▸ EXERCISE BRIEF
Take from the records below each line that holds "scheduler".

▸ DATA FOR THIS EXERCISE

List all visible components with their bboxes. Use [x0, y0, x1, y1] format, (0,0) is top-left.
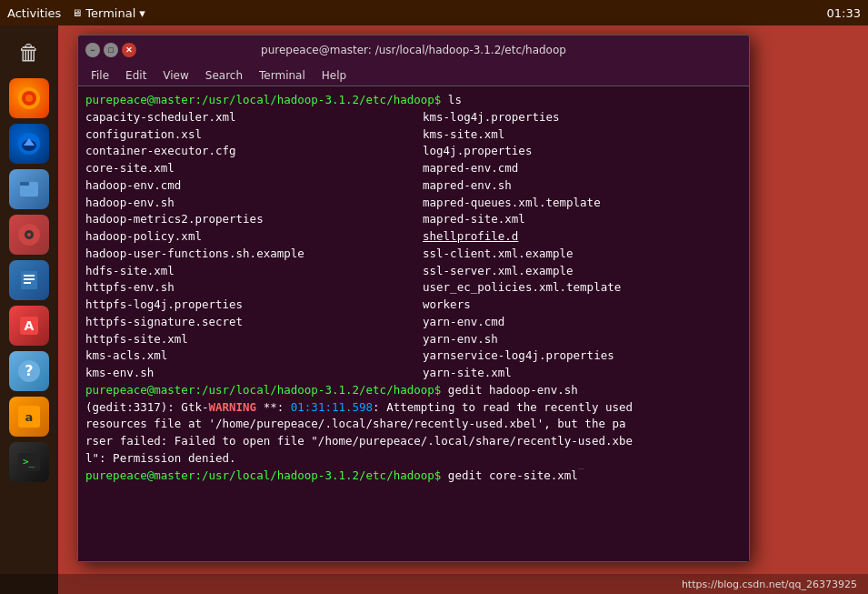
ls-item: user_ec_policies.xml.template	[423, 279, 742, 297]
sidebar-icon-help[interactable]: ?	[9, 351, 49, 391]
top-bar-left: Activities 🖥 Terminal ▾	[7, 6, 145, 20]
ls-item: mapred-site.xml	[423, 211, 742, 228]
ls-item: kms-log4j.properties	[423, 109, 742, 126]
warning-line1: (gedit:3317): Gtk-WARNING **: 01:31:11.5…	[85, 399, 742, 417]
command-line-1: purepeace@master:/usr/local/hadoop-3.1.2…	[85, 92, 742, 109]
ls-col1: capacity-scheduler.xml configuration.xsl…	[85, 109, 404, 382]
svg-rect-7	[20, 182, 29, 186]
sidebar-icon-amazon[interactable]: a	[9, 397, 49, 437]
svg-rect-14	[24, 282, 31, 284]
menu-terminal[interactable]: Terminal	[252, 67, 313, 84]
ls-col2: kms-log4j.properties kms-site.xml log4j.…	[423, 109, 742, 382]
menu-search[interactable]: Search	[198, 67, 250, 84]
svg-rect-13	[24, 278, 35, 280]
ls-item: ssl-server.xml.example	[423, 263, 742, 280]
svg-text:>_: >_	[23, 456, 35, 468]
svg-point-2	[25, 95, 33, 102]
ls-item: httpfs-env.sh	[85, 279, 404, 297]
ls-item: workers	[423, 297, 742, 314]
ls-item: core-site.xml	[85, 160, 404, 177]
ls-item: kms-acls.xml	[85, 347, 404, 365]
top-bar: Activities 🖥 Terminal ▾ 01:33	[0, 0, 868, 25]
ls-item-shellprofile: shellprofile.d	[423, 228, 742, 246]
ls-item: hdfs-site.xml	[85, 263, 404, 280]
ls-item: log4j.properties	[423, 143, 742, 160]
sidebar-icon-thunderbird[interactable]	[9, 124, 49, 164]
window-title: purepeace@master: /usr/local/hadoop-3.1.…	[140, 44, 687, 56]
ls-output: capacity-scheduler.xml configuration.xsl…	[85, 109, 742, 382]
svg-text:?: ?	[25, 362, 33, 379]
sidebar: 🗑 A ? a >_	[0, 25, 58, 594]
ls-item: yarn-site.xml	[423, 365, 742, 382]
ls-item: hadoop-env.cmd	[85, 177, 404, 195]
trash-icon[interactable]: 🗑	[9, 33, 49, 73]
ls-item: httpfs-site.xml	[85, 331, 404, 348]
bottom-bar: https://blog.csdn.net/qq_26373925	[0, 574, 868, 594]
clock: 01:33	[827, 6, 861, 20]
ls-item: ssl-client.xml.example	[423, 246, 742, 263]
warning-block: (gedit:3317): Gtk-WARNING **: 01:31:11.5…	[85, 399, 742, 468]
window-minimize-button[interactable]: −	[85, 43, 100, 57]
ls-item: httpfs-signature.secret	[85, 314, 404, 331]
title-bar: − □ ✕ purepeace@master: /usr/local/hadoo…	[78, 35, 749, 65]
sidebar-icon-store[interactable]: A	[9, 306, 49, 346]
terminal-body[interactable]: purepeace@master:/usr/local/hadoop-3.1.2…	[78, 86, 749, 561]
ls-item: hadoop-env.sh	[85, 195, 404, 212]
sidebar-icon-files[interactable]	[9, 169, 49, 209]
svg-text:a: a	[25, 410, 34, 424]
sidebar-icon-terminal[interactable]: >_	[9, 442, 49, 482]
ls-item: hadoop-metrics2.properties	[85, 211, 404, 228]
menu-bar: File Edit View Search Terminal Help	[78, 65, 749, 86]
ls-item: yarn-env.sh	[423, 331, 742, 348]
warning-line4: l": Permission denied.	[85, 450, 742, 468]
terminal-window: − □ ✕ purepeace@master: /usr/local/hadoo…	[77, 35, 750, 562]
ls-item: hadoop-policy.xml	[85, 228, 404, 246]
ls-item: mapred-env.cmd	[423, 160, 742, 177]
sidebar-icon-writer[interactable]	[9, 260, 49, 300]
command-line-2: purepeace@master:/usr/local/hadoop-3.1.2…	[85, 382, 742, 399]
ls-item: yarnservice-log4j.properties	[423, 347, 742, 365]
ls-item: mapred-env.sh	[423, 177, 742, 195]
ls-item: mapred-queues.xml.template	[423, 195, 742, 212]
ls-item: configuration.xsl	[85, 126, 404, 144]
ls-item: kms-site.xml	[423, 126, 742, 144]
ls-item: container-executor.cfg	[85, 143, 404, 160]
window-close-button[interactable]: ✕	[122, 43, 136, 57]
ls-item: httpfs-log4j.properties	[85, 297, 404, 314]
menu-file[interactable]: File	[84, 67, 116, 84]
ls-item: hadoop-user-functions.sh.example	[85, 246, 404, 263]
warning-line2: resources file at '/home/purepeace/.loca…	[85, 416, 742, 433]
menu-edit[interactable]: Edit	[118, 67, 154, 84]
svg-point-10	[27, 233, 31, 237]
ls-item: kms-env.sh	[85, 365, 404, 382]
activities-button[interactable]: Activities	[7, 6, 61, 20]
command-line-3: purepeace@master:/usr/local/hadoop-3.1.2…	[85, 468, 742, 485]
menu-view[interactable]: View	[155, 67, 195, 84]
sidebar-icon-firefox[interactable]	[9, 78, 49, 118]
ls-item: capacity-scheduler.xml	[85, 109, 404, 126]
svg-rect-12	[24, 275, 35, 277]
svg-text:A: A	[25, 318, 35, 333]
bottom-link: https://blog.csdn.net/qq_26373925	[682, 579, 857, 590]
window-maximize-button[interactable]: □	[104, 43, 118, 57]
menu-help[interactable]: Help	[314, 67, 354, 84]
ls-item: yarn-env.cmd	[423, 314, 742, 331]
sidebar-icon-music[interactable]	[9, 215, 49, 255]
terminal-menu-label[interactable]: 🖥 Terminal ▾	[72, 6, 145, 20]
warning-line3: rser failed: Failed to open file "/home/…	[85, 433, 742, 450]
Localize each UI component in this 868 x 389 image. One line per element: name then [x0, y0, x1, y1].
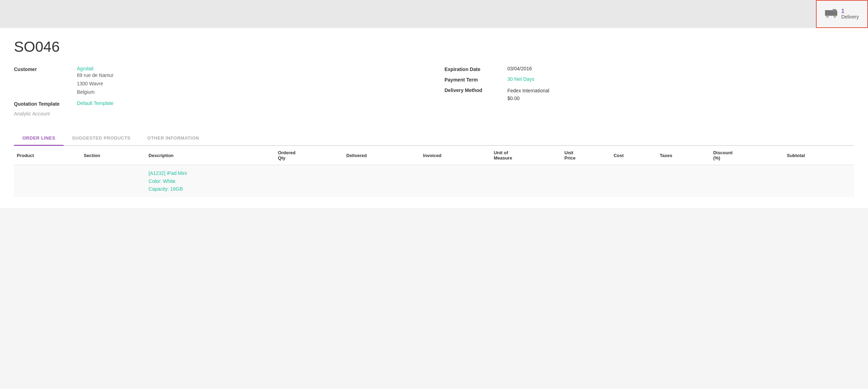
cell-cost [611, 165, 657, 197]
order-lines-table: Product Section Description OrderedQty D… [14, 146, 854, 197]
col-header-section: Section [81, 146, 146, 165]
svg-point-9 [827, 16, 828, 17]
col-header-unit-price: UnitPrice [562, 146, 611, 165]
delivery-count: 1 [841, 8, 844, 14]
col-header-cost: Cost [611, 146, 657, 165]
cell-subtotal [784, 165, 854, 197]
col-header-taxes: Taxes [657, 146, 710, 165]
tab-other-information[interactable]: OTHER INFORMATION [139, 131, 208, 146]
delivery-method-cost: $0.00 [507, 94, 549, 102]
payment-term-row: Payment Term 30 Net Days [444, 76, 854, 83]
cell-ordered-qty [275, 165, 343, 197]
tabs: ORDER LINES SUGGESTED PRODUCTS OTHER INF… [14, 131, 854, 146]
customer-address-line2: 1300 Wavre [77, 80, 114, 88]
expiration-date-label: Expiration Date [444, 66, 507, 72]
payment-term-value[interactable]: 30 Net Days [507, 76, 534, 82]
tab-order-lines[interactable]: ORDER LINES [14, 131, 64, 146]
svg-rect-5 [825, 10, 833, 16]
col-header-product: Product [14, 146, 81, 165]
product-description-line1[interactable]: [A1232] iPad Mini [149, 169, 272, 177]
quotation-template-label: Quotation Template [14, 100, 77, 107]
expiration-date-row: Expiration Date 03/04/2016 [444, 66, 854, 72]
cell-unit-price [562, 165, 611, 197]
delivery-method-label: Delivery Method [444, 87, 507, 93]
delivery-info: 1 Delivery [841, 8, 859, 20]
table-header-row: Product Section Description OrderedQty D… [14, 146, 854, 165]
expiration-date-value: 03/04/2016 [507, 66, 532, 71]
cell-product [14, 165, 81, 197]
top-bar: 1 Delivery [0, 0, 868, 28]
col-header-discount: Discount(%) [710, 146, 784, 165]
product-description-line3: Capacity: 16GB [149, 185, 272, 193]
delivery-button[interactable]: 1 Delivery [816, 0, 868, 28]
cell-invoiced [420, 165, 491, 197]
delivery-method-row: Delivery Method Fedex International $0.0… [444, 87, 854, 102]
col-header-unit-of-measure: Unit ofMeasure [491, 146, 562, 165]
svg-rect-6 [833, 11, 837, 16]
customer-address-line1: 69 rue de Namur [77, 71, 114, 80]
tab-suggested-products[interactable]: SUGGESTED PRODUCTS [64, 131, 139, 146]
cell-discount [710, 165, 784, 197]
customer-label: Customer [14, 66, 77, 72]
analytic-account-label: Analytic Account [14, 111, 77, 116]
analytic-account-row: Analytic Account [14, 111, 424, 116]
quotation-template-row: Quotation Template Default Template [14, 100, 424, 107]
cell-section [81, 165, 146, 197]
payment-term-label: Payment Term [444, 76, 507, 83]
customer-address-line3: Belgium [77, 88, 114, 97]
col-header-delivered: Delivered [343, 146, 420, 165]
table-row: [A1232] iPad Mini Color: White Capacity:… [14, 165, 854, 197]
customer-address: 69 rue de Namur 1300 Wavre Belgium [77, 71, 114, 96]
col-header-invoiced: Invoiced [420, 146, 491, 165]
col-header-ordered-qty: OrderedQty [275, 146, 343, 165]
cell-delivered [343, 165, 420, 197]
customer-name[interactable]: Agrolait [77, 66, 114, 71]
form-right: Expiration Date 03/04/2016 Payment Term … [444, 66, 854, 121]
cell-unit-of-measure [491, 165, 562, 197]
form-left: Customer Agrolait 69 rue de Namur 1300 W… [14, 66, 424, 121]
delivery-method-value: Fedex International $0.00 [507, 87, 549, 102]
form-section: Customer Agrolait 69 rue de Namur 1300 W… [14, 66, 854, 121]
product-description-line2: Color: White [149, 177, 272, 185]
delivery-label: Delivery [841, 14, 859, 20]
customer-field-row: Customer Agrolait 69 rue de Namur 1300 W… [14, 66, 424, 96]
quotation-template-value[interactable]: Default Template [77, 100, 114, 106]
delivery-method-name: Fedex International [507, 87, 549, 94]
col-header-description: Description [146, 146, 275, 165]
svg-point-11 [834, 16, 836, 17]
customer-value: Agrolait 69 rue de Namur 1300 Wavre Belg… [77, 66, 114, 96]
main-content: SO046 Customer Agrolait 69 rue de Namur … [0, 28, 868, 208]
cell-description[interactable]: [A1232] iPad Mini Color: White Capacity:… [146, 165, 275, 197]
page-title: SO046 [14, 38, 854, 55]
col-header-subtotal: Subtotal [784, 146, 854, 165]
cell-taxes [657, 165, 710, 197]
truck-icon [825, 8, 838, 20]
svg-marker-7 [833, 9, 837, 11]
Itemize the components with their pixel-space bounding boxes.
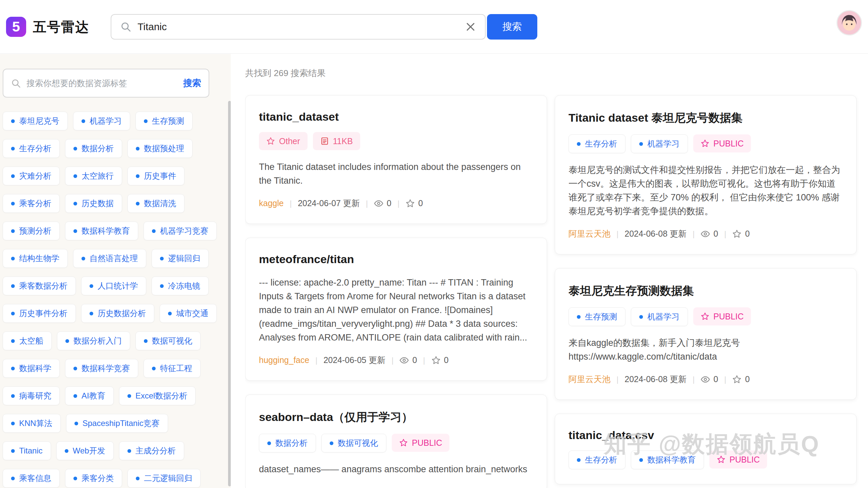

▸ WRITTEN RESPONSE
ls-col1: capacity-scheduler.xml configuration.xsl…	[85, 109, 404, 382]
ls-output: capacity-scheduler.xml configuration.xsl…	[85, 109, 742, 382]
ls-item: capacity-scheduler.xml	[85, 109, 404, 126]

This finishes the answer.